__REQUIRED WORK__
Where does the word "versandfertig" occur in the entries below? Copy every line that has it.
+++ DATA SHOWN +++
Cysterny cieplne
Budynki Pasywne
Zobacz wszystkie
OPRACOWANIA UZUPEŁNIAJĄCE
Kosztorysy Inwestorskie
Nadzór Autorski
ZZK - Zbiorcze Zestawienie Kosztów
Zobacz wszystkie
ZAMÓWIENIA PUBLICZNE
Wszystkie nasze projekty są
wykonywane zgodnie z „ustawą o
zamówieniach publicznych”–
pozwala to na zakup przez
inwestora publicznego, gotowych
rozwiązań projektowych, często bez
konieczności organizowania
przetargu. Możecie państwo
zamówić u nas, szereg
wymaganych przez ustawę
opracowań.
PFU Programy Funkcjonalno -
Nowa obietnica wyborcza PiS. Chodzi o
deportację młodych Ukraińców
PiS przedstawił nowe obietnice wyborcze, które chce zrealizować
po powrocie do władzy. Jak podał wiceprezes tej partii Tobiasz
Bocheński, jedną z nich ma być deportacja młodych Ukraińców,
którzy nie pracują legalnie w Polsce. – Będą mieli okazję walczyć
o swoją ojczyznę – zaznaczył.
+++
+++ DATA SHOWN +++
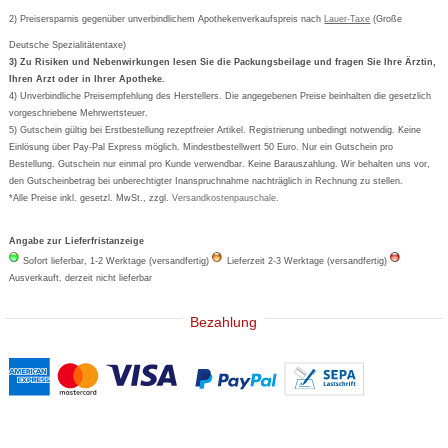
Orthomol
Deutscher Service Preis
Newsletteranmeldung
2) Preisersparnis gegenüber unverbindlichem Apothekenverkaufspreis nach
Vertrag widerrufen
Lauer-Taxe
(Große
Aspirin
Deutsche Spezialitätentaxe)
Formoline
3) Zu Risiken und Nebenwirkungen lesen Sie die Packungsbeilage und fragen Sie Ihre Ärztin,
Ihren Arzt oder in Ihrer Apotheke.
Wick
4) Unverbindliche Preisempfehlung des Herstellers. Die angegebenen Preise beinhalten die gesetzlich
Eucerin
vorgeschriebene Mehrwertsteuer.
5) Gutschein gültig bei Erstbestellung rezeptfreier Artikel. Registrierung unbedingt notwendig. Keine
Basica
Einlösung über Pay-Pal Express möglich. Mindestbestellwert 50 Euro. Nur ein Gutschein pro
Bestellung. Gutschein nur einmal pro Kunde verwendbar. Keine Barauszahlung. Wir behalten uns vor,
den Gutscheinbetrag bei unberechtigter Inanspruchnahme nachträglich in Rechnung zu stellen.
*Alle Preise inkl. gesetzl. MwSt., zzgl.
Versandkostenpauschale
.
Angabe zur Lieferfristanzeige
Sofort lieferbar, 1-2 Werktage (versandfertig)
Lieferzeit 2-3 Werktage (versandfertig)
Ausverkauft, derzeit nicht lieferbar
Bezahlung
+++
__ANSWER FOR THE TASK__
Sofort lieferbar, 1-2 Werktage (versandfertig)
Lieferzeit 2-3 Werktage (versandfertig)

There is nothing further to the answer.